Comment 21 Andrew Gaffney (RETIRED) gentoo-dev 2008-03-14 16:12:23 UTC
I've fixed this in SVN. The new udhcpc command is:

busybox udhcpc -n -T 15 -q -s /bin/udhcpc.scripts
Comment 22 Stefan Hellermann 2008-03-14 16:45:30 UTC
(In reply to comment #21)
> I've fixed this in SVN. The new udhcpc command is:
> 
> busybox udhcpc -n -T 15 -q -s /bin/udhcpc.scripts
> 

Now I have to put the nfsroot-information to the kernel-cmdline. If you use >=busybox-1.9.0 you can append -O rootpath. With this udhcpc requests the nfsroot from the dhcp-server.
But it's no longer important for me, I use my own initramfs now.
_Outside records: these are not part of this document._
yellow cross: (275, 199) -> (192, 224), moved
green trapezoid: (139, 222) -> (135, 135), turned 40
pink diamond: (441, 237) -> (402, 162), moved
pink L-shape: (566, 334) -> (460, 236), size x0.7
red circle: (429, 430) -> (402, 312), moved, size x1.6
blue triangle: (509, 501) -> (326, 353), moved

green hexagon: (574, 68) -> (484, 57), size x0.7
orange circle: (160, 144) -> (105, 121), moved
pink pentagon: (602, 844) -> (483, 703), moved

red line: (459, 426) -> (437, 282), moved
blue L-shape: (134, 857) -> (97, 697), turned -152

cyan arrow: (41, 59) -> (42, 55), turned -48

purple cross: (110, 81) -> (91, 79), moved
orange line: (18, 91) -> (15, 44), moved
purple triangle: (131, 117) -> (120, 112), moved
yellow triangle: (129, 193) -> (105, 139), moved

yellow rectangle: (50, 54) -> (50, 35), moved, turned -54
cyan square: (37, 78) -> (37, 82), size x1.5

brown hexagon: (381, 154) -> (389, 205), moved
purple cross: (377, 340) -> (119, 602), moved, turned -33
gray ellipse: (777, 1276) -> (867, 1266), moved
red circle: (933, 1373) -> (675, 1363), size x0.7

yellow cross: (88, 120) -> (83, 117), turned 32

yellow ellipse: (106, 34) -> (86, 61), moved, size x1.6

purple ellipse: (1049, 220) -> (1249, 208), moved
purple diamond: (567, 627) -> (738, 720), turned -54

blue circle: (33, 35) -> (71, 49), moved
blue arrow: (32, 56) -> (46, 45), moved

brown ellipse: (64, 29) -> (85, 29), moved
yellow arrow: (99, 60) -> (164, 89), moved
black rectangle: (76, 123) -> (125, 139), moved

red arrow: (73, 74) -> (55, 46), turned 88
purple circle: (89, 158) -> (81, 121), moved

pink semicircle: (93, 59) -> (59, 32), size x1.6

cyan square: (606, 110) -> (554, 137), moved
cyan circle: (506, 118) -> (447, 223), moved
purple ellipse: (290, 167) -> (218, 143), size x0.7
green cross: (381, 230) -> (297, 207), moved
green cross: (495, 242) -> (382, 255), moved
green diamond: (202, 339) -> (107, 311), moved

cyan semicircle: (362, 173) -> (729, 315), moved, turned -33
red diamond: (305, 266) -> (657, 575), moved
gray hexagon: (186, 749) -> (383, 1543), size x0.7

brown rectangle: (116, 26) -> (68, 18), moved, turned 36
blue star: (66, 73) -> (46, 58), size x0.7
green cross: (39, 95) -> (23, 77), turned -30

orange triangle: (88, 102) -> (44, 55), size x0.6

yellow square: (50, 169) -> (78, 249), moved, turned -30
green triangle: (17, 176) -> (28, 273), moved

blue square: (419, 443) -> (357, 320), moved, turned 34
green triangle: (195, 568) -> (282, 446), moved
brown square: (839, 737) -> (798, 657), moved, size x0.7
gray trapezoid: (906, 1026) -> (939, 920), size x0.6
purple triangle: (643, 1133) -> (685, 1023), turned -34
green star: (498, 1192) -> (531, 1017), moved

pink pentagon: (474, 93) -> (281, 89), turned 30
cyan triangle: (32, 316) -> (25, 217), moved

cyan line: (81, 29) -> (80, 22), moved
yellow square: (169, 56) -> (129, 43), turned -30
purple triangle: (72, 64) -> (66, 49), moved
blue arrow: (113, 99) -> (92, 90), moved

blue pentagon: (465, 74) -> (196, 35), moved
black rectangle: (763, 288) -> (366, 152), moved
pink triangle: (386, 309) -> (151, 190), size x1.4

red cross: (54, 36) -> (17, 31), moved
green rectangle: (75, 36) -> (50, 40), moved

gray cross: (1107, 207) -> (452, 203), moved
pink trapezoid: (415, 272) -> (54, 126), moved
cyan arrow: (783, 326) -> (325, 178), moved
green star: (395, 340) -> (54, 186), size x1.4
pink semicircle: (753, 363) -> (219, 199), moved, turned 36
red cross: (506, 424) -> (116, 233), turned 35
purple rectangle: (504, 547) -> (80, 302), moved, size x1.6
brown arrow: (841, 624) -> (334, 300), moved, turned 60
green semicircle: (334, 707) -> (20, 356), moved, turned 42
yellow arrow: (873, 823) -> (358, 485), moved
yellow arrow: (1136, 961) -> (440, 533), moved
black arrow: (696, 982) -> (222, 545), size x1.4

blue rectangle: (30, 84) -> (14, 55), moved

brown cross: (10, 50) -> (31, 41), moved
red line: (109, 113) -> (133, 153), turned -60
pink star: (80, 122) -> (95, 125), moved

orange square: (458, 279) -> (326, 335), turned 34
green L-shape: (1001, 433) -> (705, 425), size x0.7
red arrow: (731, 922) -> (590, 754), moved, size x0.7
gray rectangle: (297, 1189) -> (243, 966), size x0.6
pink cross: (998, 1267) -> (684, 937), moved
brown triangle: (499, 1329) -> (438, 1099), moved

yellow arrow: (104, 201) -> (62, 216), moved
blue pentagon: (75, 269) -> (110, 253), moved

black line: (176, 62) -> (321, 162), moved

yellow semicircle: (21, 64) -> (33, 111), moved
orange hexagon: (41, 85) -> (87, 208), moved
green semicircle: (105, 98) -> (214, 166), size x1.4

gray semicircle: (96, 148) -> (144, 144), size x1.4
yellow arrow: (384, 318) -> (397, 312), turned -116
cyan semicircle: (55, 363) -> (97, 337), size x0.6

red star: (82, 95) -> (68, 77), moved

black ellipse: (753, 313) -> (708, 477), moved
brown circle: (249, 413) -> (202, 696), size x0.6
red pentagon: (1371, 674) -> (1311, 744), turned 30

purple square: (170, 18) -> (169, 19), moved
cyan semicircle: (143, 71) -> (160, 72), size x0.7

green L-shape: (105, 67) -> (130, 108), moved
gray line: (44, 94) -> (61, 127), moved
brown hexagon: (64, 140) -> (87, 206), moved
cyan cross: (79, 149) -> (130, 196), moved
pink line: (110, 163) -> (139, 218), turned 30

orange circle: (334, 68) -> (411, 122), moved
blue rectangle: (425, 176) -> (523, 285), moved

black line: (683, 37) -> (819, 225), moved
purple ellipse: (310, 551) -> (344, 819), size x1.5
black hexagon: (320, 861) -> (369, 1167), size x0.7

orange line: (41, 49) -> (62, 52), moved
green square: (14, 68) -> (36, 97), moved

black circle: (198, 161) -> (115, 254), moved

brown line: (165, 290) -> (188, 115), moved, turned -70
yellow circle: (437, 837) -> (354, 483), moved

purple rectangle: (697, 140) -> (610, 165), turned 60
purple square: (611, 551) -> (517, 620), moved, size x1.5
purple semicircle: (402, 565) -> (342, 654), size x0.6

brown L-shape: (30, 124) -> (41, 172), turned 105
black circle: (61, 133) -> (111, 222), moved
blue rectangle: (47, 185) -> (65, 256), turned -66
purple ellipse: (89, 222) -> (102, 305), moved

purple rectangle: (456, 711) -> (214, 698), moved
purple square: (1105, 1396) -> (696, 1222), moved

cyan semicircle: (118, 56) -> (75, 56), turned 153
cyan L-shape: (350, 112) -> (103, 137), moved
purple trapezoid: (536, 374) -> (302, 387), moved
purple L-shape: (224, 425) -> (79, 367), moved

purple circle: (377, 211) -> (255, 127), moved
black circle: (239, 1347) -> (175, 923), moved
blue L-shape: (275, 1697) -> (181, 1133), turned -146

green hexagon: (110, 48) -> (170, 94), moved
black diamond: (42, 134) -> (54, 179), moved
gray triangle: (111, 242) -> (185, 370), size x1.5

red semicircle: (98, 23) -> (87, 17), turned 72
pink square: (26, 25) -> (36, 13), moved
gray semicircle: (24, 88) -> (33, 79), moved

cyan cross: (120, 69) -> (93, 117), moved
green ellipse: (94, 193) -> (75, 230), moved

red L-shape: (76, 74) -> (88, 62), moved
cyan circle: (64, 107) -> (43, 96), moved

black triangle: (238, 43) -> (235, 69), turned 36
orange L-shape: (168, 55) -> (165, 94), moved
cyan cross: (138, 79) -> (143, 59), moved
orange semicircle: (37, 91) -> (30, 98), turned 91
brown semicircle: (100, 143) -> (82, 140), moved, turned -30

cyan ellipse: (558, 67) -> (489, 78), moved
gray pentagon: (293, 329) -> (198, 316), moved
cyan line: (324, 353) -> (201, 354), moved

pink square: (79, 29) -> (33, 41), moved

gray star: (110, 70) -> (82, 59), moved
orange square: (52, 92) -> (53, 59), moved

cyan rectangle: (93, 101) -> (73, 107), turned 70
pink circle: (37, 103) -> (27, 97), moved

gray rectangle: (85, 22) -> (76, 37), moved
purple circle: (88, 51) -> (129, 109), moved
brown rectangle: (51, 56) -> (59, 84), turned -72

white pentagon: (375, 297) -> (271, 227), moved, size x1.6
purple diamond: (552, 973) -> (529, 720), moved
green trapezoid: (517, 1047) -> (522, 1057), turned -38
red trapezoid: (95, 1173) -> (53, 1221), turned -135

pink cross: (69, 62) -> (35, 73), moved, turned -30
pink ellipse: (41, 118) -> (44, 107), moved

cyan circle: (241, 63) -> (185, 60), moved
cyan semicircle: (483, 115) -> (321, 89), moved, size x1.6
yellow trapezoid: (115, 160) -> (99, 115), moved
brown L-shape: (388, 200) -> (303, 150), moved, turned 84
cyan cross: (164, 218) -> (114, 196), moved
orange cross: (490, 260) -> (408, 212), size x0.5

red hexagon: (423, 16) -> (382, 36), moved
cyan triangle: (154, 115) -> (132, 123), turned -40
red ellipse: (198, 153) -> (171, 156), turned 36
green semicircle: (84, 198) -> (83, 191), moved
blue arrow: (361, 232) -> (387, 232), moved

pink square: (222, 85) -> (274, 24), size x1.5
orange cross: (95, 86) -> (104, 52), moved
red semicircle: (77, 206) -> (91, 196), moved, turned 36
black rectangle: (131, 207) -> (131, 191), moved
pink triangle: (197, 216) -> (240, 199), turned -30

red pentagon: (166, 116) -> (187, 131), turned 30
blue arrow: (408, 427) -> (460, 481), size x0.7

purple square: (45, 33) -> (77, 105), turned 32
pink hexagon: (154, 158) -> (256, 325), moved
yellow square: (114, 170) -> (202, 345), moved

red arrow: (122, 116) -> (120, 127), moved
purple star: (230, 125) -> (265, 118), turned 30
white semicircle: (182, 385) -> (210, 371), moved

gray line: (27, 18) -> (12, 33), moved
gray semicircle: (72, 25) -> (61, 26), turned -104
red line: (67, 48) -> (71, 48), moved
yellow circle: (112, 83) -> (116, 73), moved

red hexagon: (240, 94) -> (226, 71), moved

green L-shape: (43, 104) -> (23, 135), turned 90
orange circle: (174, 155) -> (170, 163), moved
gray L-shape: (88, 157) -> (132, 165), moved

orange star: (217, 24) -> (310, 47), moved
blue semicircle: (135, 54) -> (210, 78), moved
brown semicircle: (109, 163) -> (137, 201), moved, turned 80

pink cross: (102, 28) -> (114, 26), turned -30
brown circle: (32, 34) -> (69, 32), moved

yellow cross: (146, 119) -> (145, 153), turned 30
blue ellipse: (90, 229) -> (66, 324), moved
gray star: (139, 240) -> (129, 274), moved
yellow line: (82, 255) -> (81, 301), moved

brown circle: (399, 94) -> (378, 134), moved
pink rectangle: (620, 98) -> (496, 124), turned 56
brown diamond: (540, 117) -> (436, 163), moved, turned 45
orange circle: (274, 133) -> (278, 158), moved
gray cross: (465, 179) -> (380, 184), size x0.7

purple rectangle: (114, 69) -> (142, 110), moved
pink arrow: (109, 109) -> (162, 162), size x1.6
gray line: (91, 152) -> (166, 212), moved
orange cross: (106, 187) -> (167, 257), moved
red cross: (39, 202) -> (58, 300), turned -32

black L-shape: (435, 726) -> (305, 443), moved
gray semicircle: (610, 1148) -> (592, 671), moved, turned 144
I can put it onto my homepage if someone is interested.
Comment 23 Andrew Gaffney (RETIRED) gentoo-dev 2008-03-14 17:43:03 UTC
We're only using busybox-1.7.4 due to issue with forward-porting the mdadm patches.
Comment 24 Chris Gianelloni (RETIRED) gentoo-dev 2008-06-26 17:49:40 UTC
OK.  This is resolved in genkernel 3.4.10, which is now in the tree and stable.